A necessary post-mortem

TL;DR: This is a post-mortem for the degraded performance of miniature.photography that occured between December 9th and December 10th.

Preface

When I set up miniature.photography, I used the version of PHP that came with the default repositories of Debian stable, 7.4. While it worked at the time, pretty soon afterwards some of the dependencies Pixelfed relies on began requiring PHP 8.x. Because of ensuring that I would be able to continue to apply security fixes, and because the new version of Pixelfed contains features that are of interest, a timely upgrade was required.

Incident

I dutifully performed the upgrade to PHP 8.1 on the morning of Friday, December 9th 2022, and then upgraded Pixelfed, following the steps noted in the Pixelfed documentation:

git pull origin dev
composer install
php artisan config:cache
php artisan route:cache
php artisan migrate

No errors were reported back, however it was not possible to upload pictures anymore. For some reason Pixelfed created the files with the wrong set of permissions, effectively prohibiting the webserver from accessing them.
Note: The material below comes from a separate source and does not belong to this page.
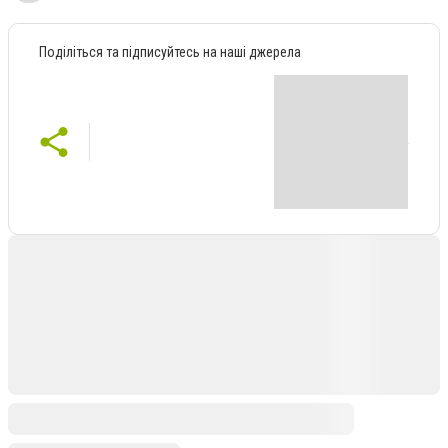
Поділіться та підписуйтесь на наші джерела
I initially worked around that by performing some fuckery with file permissions.

When I wanted to report that bug I found out that someone else luckily beat me to it. This issue shouldn’t bite anyone else.

Uploading worked again, stories worked, all the other local functionality seemed to work. I could also find accounts on other instances through the search mask, which - wrongfully, obviously so in hindsight - gave me the impression that federation was working as well. That in turn made me consider the upgrade to be successful and complete, and I communicated this in a post.
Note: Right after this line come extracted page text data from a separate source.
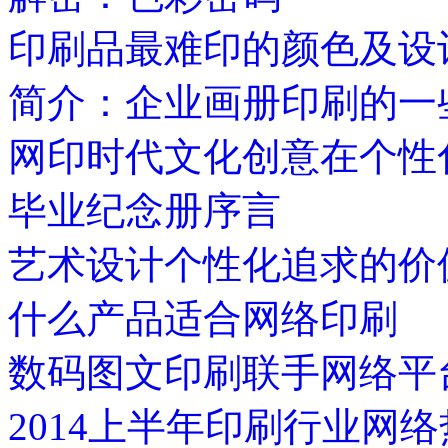
印刷品最难印的颜色及设
简介：企业画册印刷的一
网印时代文化创意在个性
毕业纪念册序言
艺术设计个性化追求的价
什么产品适合网络印刷
数码图文印刷联手网络平
2014上半年印刷行业网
I didn’t really suspect anything, because people were able to post new pictures, until I noticed that an account (on another instance) that usually posts at least once per day hasn’t posted since the upgrade has happened.

Manually checking the profile revealed that said account had in fact posted since the upgrade, but for some reason the posts never showed up in my timeline. Further research confirmed that there was no federation was happening, at all.

I started looking into the issue, but even after two hours of looking at every potential issue I could think of I was no closer to understanding what was happening. I communicated this frustrating status on the evening of yesterday, December 10th 2022.

After going through the documentation for the umpteenth time I realized that the processing of the queue was managed by a cronjob. Checking it revealed the following line:

ExecStart=/usr/bin/php7.4 /var/www/pixelfed/artisan horizon

This obviously is a problem, because the application was already using PHP 8.1 and thus running into issues & jobs were failing because of incompatibility issues. Fixing the path and restarting the services immediately caused the server load to spike, up to 20 - which is a good thing, because it meant that the backlog of jobs was being processed. After roughly 30 hours everything was working properly again.

Lessons identified / learned

  • Updating Pixelfed doesn’t simply involve the application itself, it involves the queueing as well. I took note of this for my personal upgrade “guide” to ensure I will look there for troubleshooting support as well, in case it becomes necessary in the future.

  • In case of Pixelfed, webserver- and PHP-logs alone are not enough to triage issues. For Laravel applications that utilize Horizon the application logs are crucial as well. I noted this to make sure I will check there in future instances of debugging.

  • Simply checking if posting to the local instance and seeing if other instances can be found through the search mask does not suffice to ensure full functionality. For future upgrade I’ll make sure to include various tests of federation.


I apologize for the inconvenience, especially for the time it took to identify that things weren’t working as intended. This upgrade went significantly worse than I originally anticipated. I’m confident that the next upgrade won’t be causing that severe of issues - or, at least, I’m better prepared for it.